___ DATA PROVIDED ___

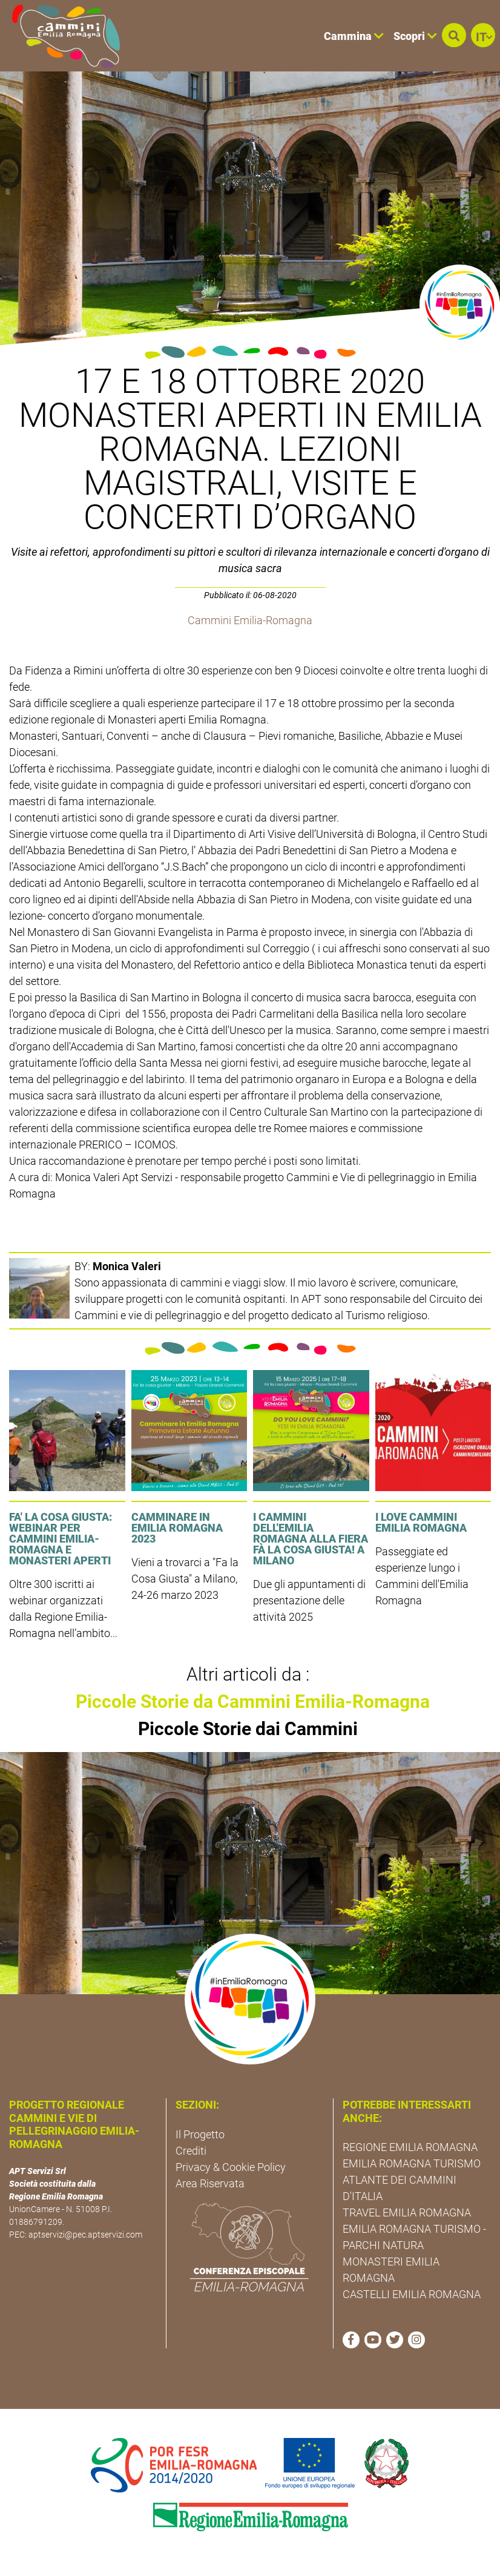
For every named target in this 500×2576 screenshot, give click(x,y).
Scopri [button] (415, 36)
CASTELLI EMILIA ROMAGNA (412, 2294)
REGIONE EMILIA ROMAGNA (410, 2147)
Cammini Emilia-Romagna (250, 620)
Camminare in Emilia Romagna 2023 (177, 1527)
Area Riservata (210, 2183)
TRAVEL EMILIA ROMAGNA (407, 2212)
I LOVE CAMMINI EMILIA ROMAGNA (421, 1522)
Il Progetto (200, 2134)
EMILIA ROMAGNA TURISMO (412, 2163)
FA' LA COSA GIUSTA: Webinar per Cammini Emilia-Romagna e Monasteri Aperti (60, 1538)
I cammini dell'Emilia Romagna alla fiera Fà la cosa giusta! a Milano (310, 1538)
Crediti (191, 2150)
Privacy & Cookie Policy (231, 2167)
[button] (454, 35)
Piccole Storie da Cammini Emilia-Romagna (253, 1701)
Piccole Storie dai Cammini (248, 1728)
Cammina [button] (354, 36)
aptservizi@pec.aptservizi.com (85, 2234)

___

• _THE PROBLEM_: Copy the records exactly, minus any pictures.

• _TASK ANSWER_:
For every named target in this 500×2576 screenshot, give click(x,y).
Scopri [button] (415, 36)
CASTELLI EMILIA ROMAGNA (412, 2294)
REGIONE EMILIA ROMAGNA (410, 2147)
Cammini Emilia-Romagna (250, 620)
Camminare in Emilia Romagna 2023 (177, 1527)
Area Riservata (210, 2183)
TRAVEL EMILIA ROMAGNA (407, 2212)
I LOVE CAMMINI EMILIA ROMAGNA (421, 1522)
Il Progetto (200, 2134)
EMILIA ROMAGNA TURISMO (412, 2163)
FA' LA COSA GIUSTA: Webinar per Cammini Emilia-Romagna e Monasteri Aperti (60, 1538)
I cammini dell'Emilia Romagna alla fiera Fà la cosa giusta! a Milano (310, 1538)
Crediti (191, 2150)
Privacy & Cookie Policy (231, 2167)
[button] (454, 35)
Piccole Storie da Cammini Emilia-Romagna (253, 1701)
Piccole Storie dai Cammini (248, 1728)
Cammina [button] (354, 36)
aptservizi@pec.aptservizi.com (85, 2234)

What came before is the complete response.